To the Senegalese soldiers who died for France


Here comes the sun 

Softening the breasts of virgins 

Making old men smile on green benches 

Awakening the dead under a maternal earth. 

I hear the sound of guns – is it from Irun? - 

They put flowers on tombs and warm the Unknown Soldier. 

But you, my dark brothers, no one calls your names. 

They promise five hundred thousand of your children the glory of future deaths and thank them in advance, future dark dead. 

Die schwarze Schande! 


Listen to me, Senegalese soldiers, in the solitude of the black ground and of death 

In your deaf and blind solitude, more than I in my dark skin in the depths of the Province, 

Without even the warmth of your comrades lying close to you, as in the trenches back then or the village palavers long ago. 

Listen to me, black-skinned soldiers, though you are without eyes or ears in your triple casing of night.

We have not hired mourners, nor even the tears of your former wives. 

They only remember your great fits of anger, and prefer the ardour of the living. 

Too clear are the mourners’ laments 

Too quickly dried are your wives’ cheeks, as the gushing Fouta in dry season, 

The hottest tears too clear and too quickly drunk from the corners of forgetful lips. 

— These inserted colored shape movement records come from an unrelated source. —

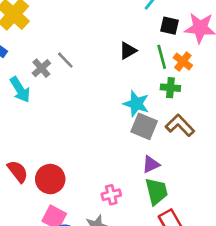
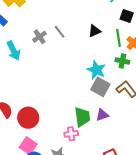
gray line: (65, 60) -> (60, 32), moved
gray cross: (41, 68) -> (40, 37), moved
green trapezoid: (156, 191) -> (82, 117), moved

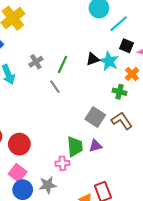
gray line: (60, 32) -> (55, 87), moved
green line: (119, 38) -> (62, 64), moved, turned 30
cyan star: (96, 70) -> (109, 61), moved

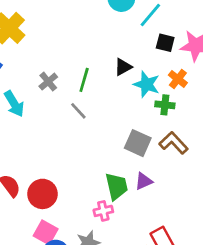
cyan star: (109, 61) -> (147, 84), moved

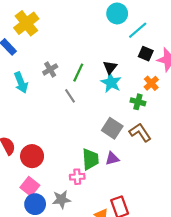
black triangle: (123, 67) -> (110, 67), turned -32
cyan star: (147, 84) -> (111, 83), moved

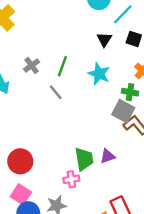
black triangle: (110, 67) -> (104, 39), moved
gray square: (112, 128) -> (123, 111), moved

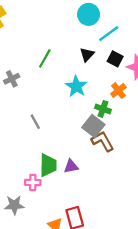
gray cross: (32, 66) -> (12, 79), moved
green line: (62, 66) -> (45, 58), moved
gray line: (56, 92) -> (35, 122), moved

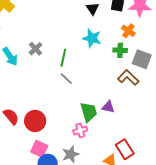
green line: (45, 58) -> (63, 58), moved
gray square: (93, 126) -> (142, 59), moved
purple triangle: (71, 166) -> (108, 107), turned 40

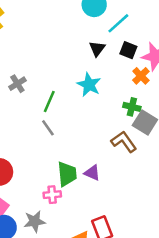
orange cross: (128, 31) -> (141, 76), moved
green cross: (120, 50) -> (132, 107), moved

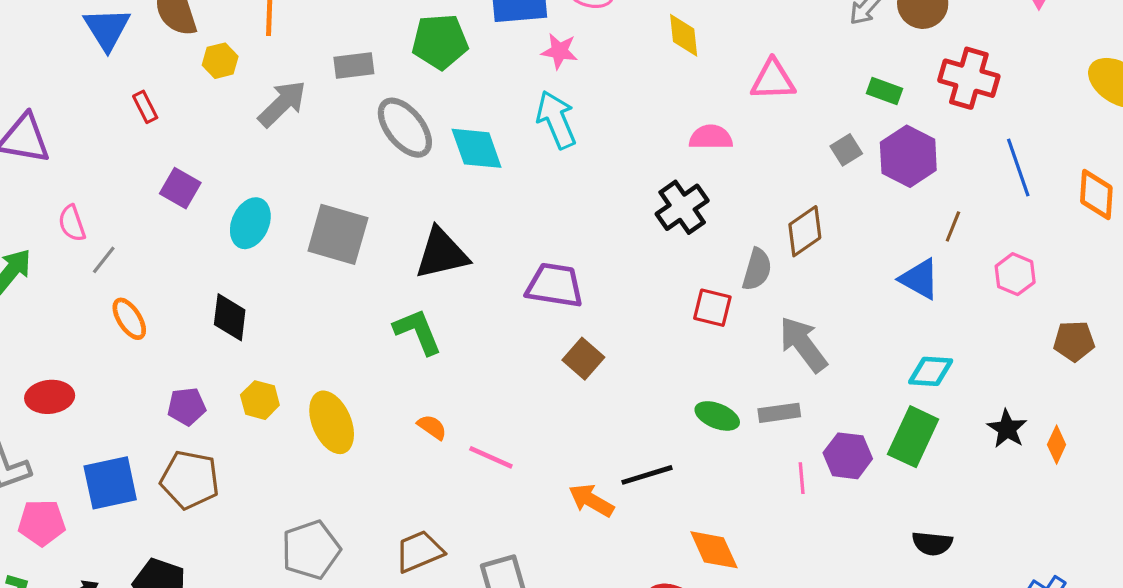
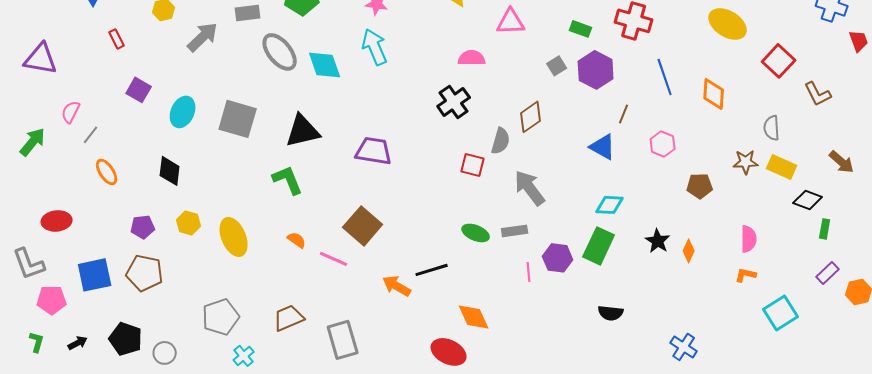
pink semicircle: (72, 223) -> (71, 112), turned 45
brown square: (583, 359) -> (363, 226), moved, size x1.5

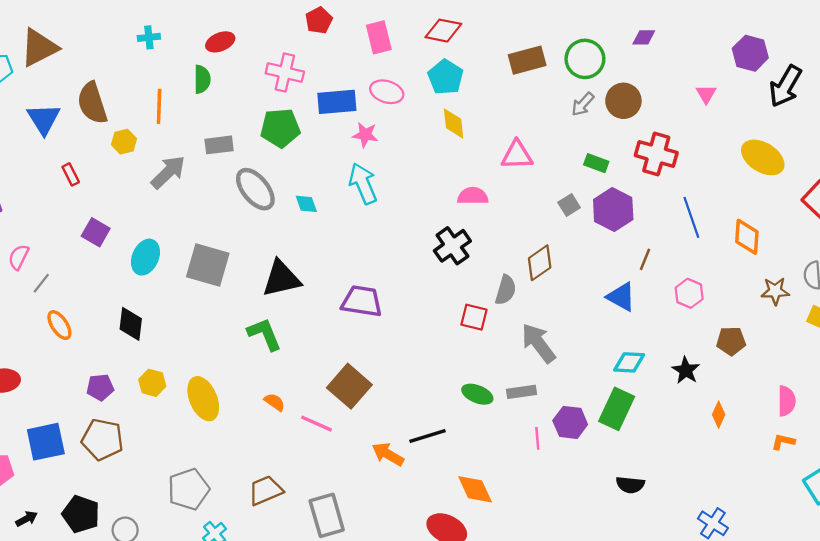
cyan diamond: (325, 65) -> (306, 204), size x0.6
brown star: (746, 162) -> (775, 291), moved
black star: (658, 241) -> (686, 370), moved

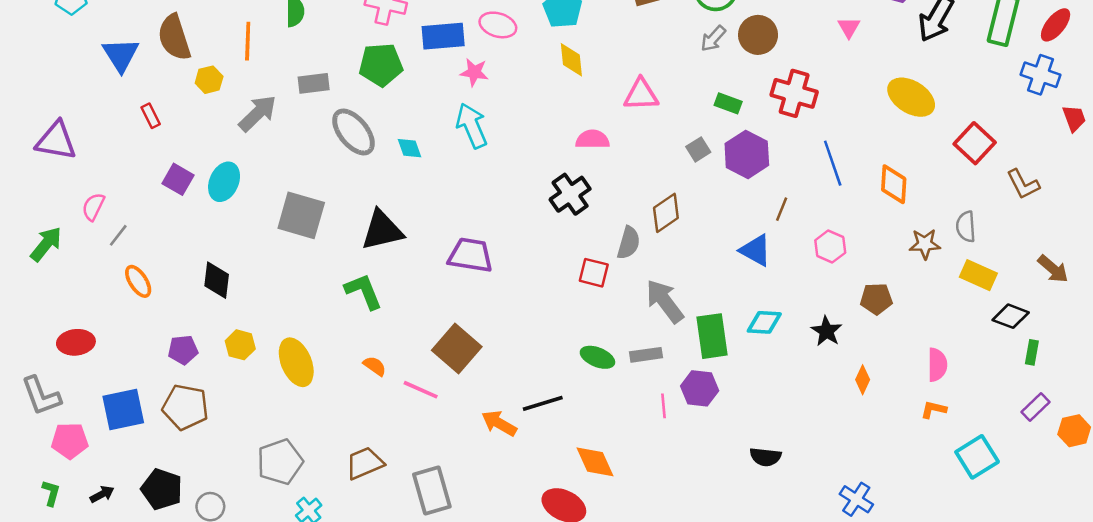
cyan ellipse: (145, 257) -> (224, 182), moved
green rectangle: (617, 409) -> (712, 336), moved, turned -33

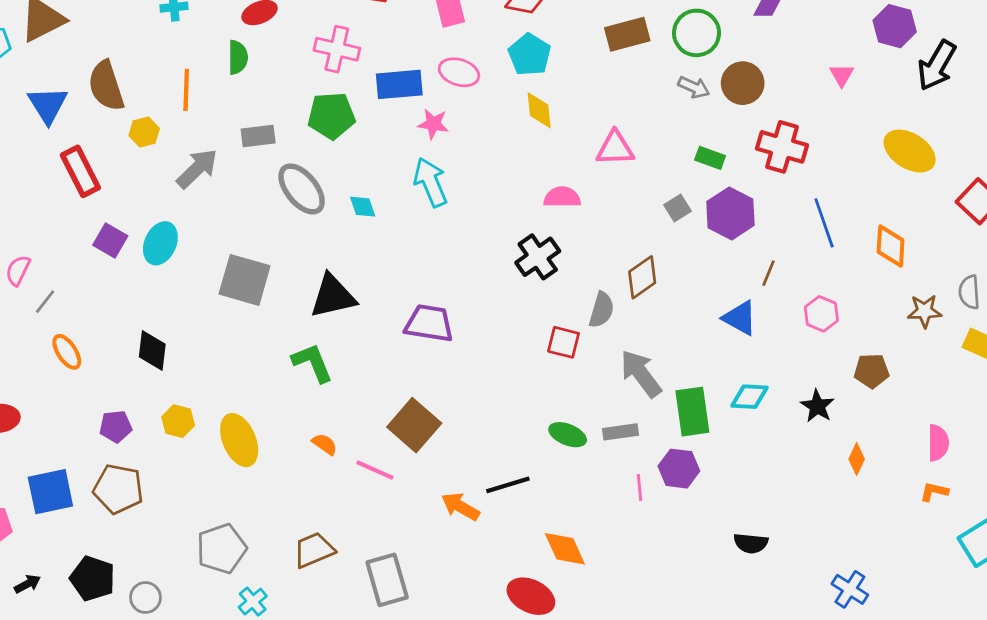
gray arrow: (713, 39) -> (694, 87), turned -108
red rectangle: (151, 116) -> (80, 171), size x1.8

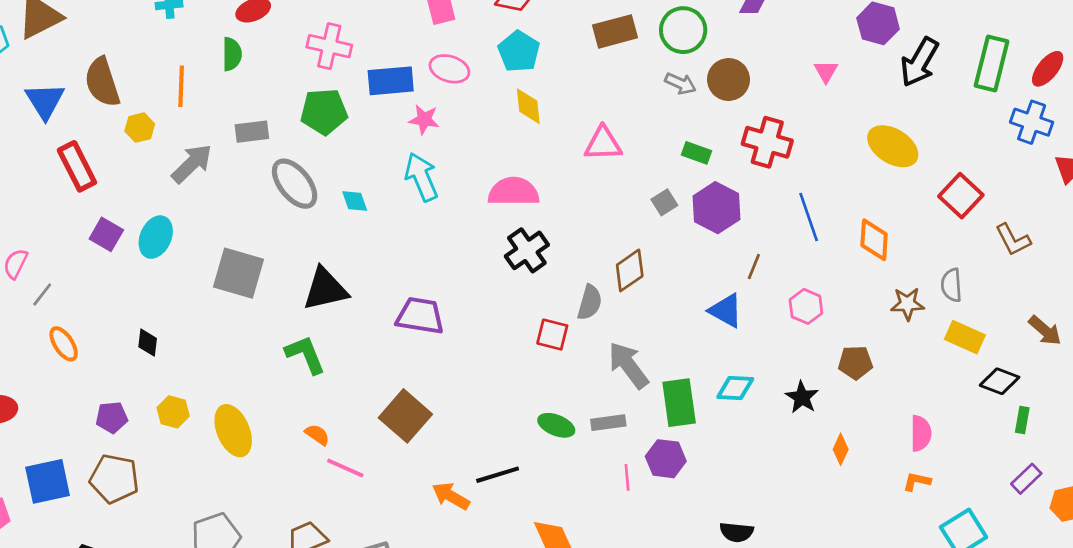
pink semicircle: (562, 197) -> (514, 192), moved, size x1.4
black diamond: (152, 350) -> (148, 343), size x0.7
pink line: (375, 470) -> (345, 468), moved

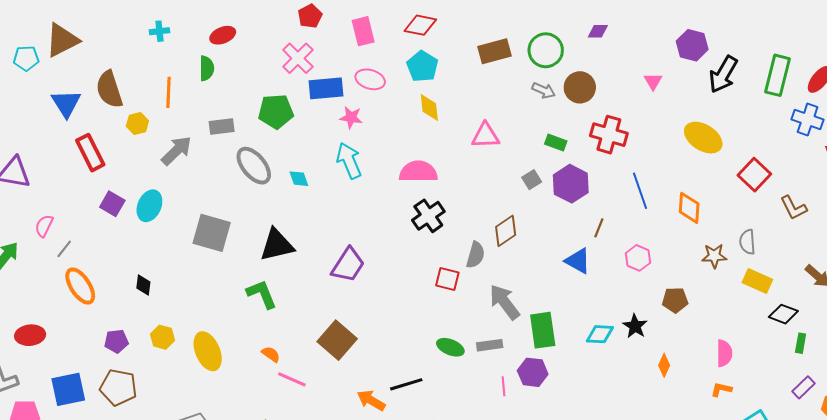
pink cross: (329, 46) -> (298, 58), moved, turned 32
purple trapezoid: (420, 316) -> (348, 265), turned 114
orange ellipse: (64, 344) -> (80, 286), size x1.4
cyan diamond: (735, 388) -> (600, 334), moved

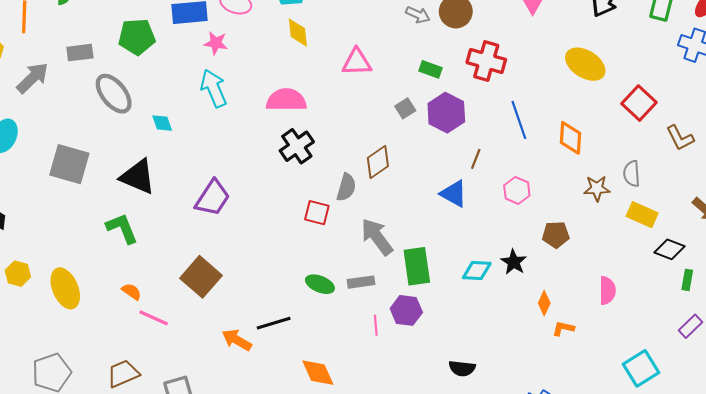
cyan diamond: (299, 179) -> (162, 123), moved
black triangle: (277, 245) -> (138, 177), turned 36
orange L-shape: (721, 389) -> (563, 328), moved

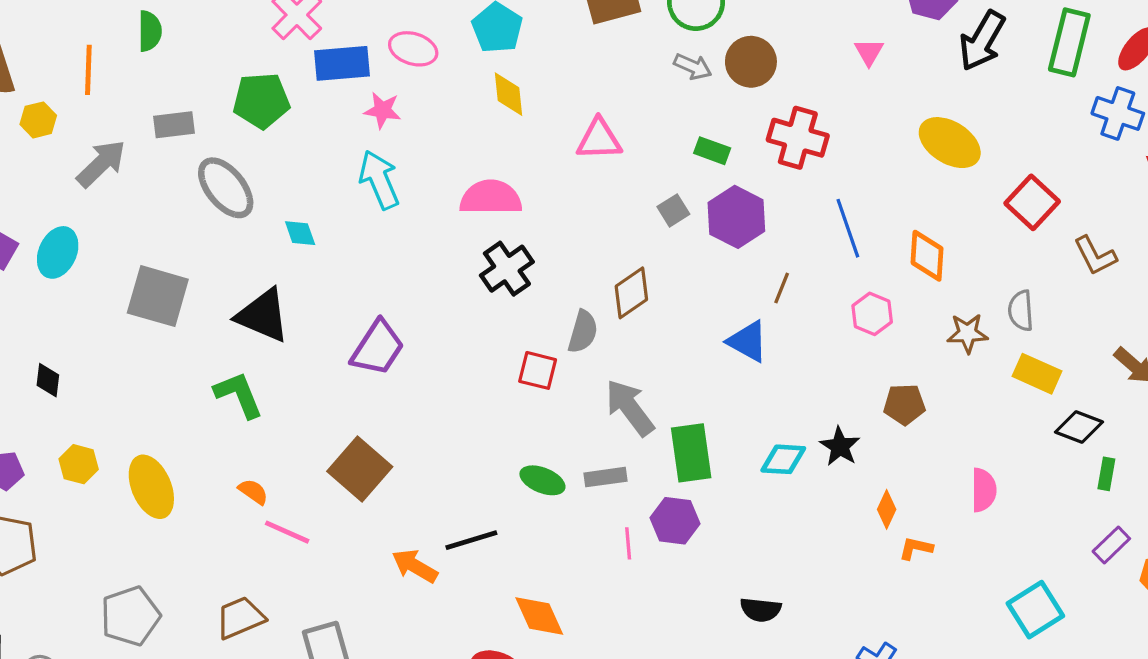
pink hexagon: (517, 190) -> (872, 314), moved

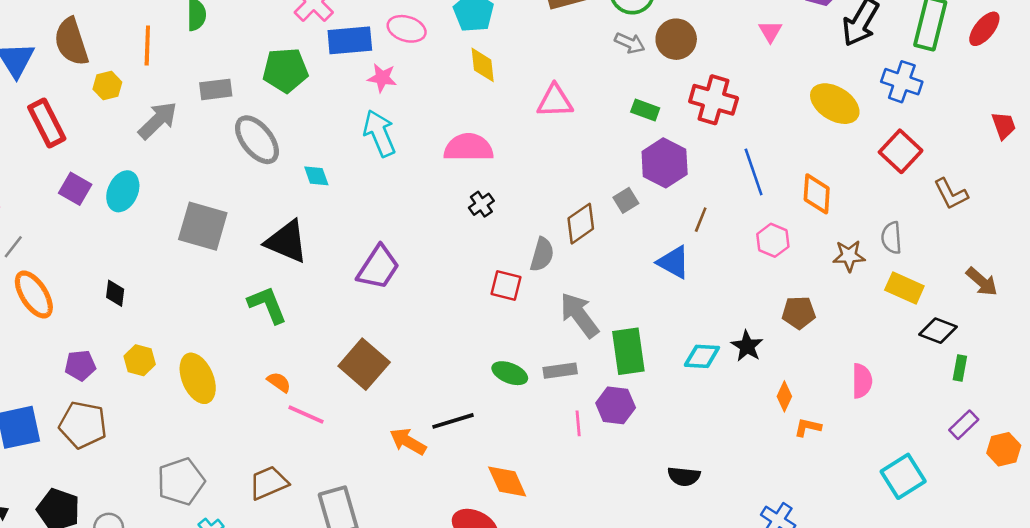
blue cross: (1118, 113) -> (902, 82), moved
gray square: (673, 210) -> (626, 200), moved
black cross: (507, 269) -> (481, 204), size x0.6

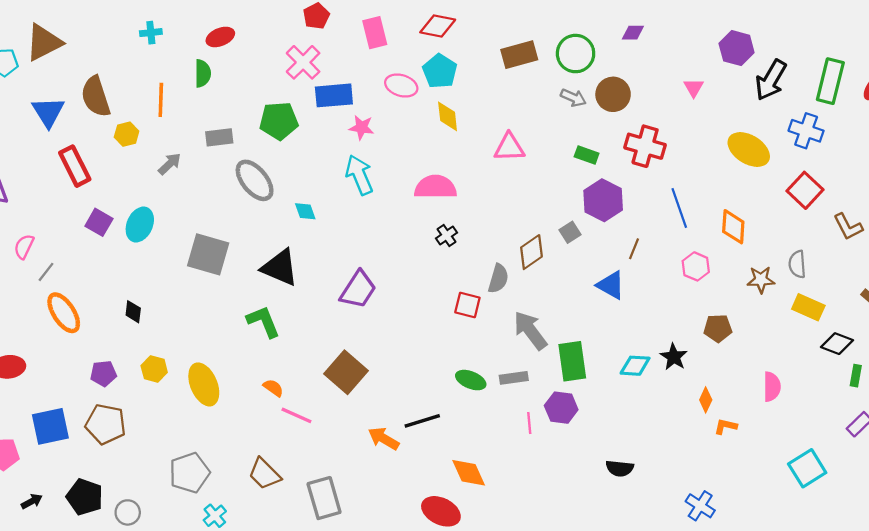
pink ellipse: (407, 29) -> (401, 86), moved
gray arrow: (158, 120) -> (170, 164), size x0.7
brown trapezoid: (269, 483) -> (264, 474), turned -112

We bring you, listen to us, we who spelled your names in the months of your deaths, we bring you, 

In these fearful days without memory, the friendship of your age-mates. 

Ah! If I could one day sing in a voice glowing like embers, if I could praise 

The friendship of comrades as fervent and delicate as entrails, as strong as tendons. 

Listen to us, you Dead stretched out in water as far as the northern and eastern fields. 

Receive this red earth, under a summer sun this soil reddened with the blood of white hosts 

Receive the salute of your black comrades, Senegalese soldiers 

Who died for the Republic!


Léopold Sédar Senghor, Hosties noires, 1948 (English title: Black Hosts, trans. M. Dixon, 1991; except lines 5 and 13-18, trans. D. Gourd, 2020).